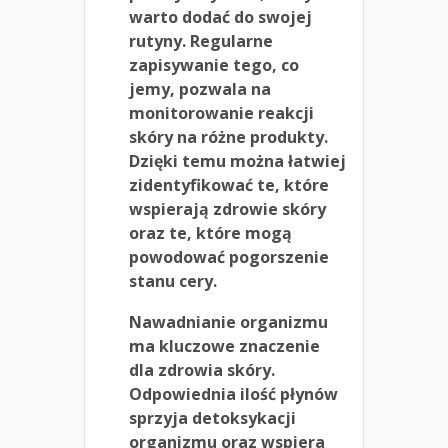
warto dodać do swojej
rutyny. Regularne
zapisywanie tego, co
jemy, pozwala na
monitorowanie reakcji
skóry na różne produkty.
Dzięki temu można łatwiej
zidentyfikować te, które
wspierają zdrowie skóry
oraz te, które mogą
powodować pogorszenie
stanu cery.
Nawadnianie organizmu
ma kluczowe znaczenie
dla zdrowia skóry.
Odpowiednia ilość płynów
sprzyja detoksykacji
organizmu oraz wspiera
........
• [DESCRIPTION OF THE TASK]: Throughout the listing above, how many lines hold the word "które"? Answer with only the number.

• [PROBLEM SOLUTION]: 2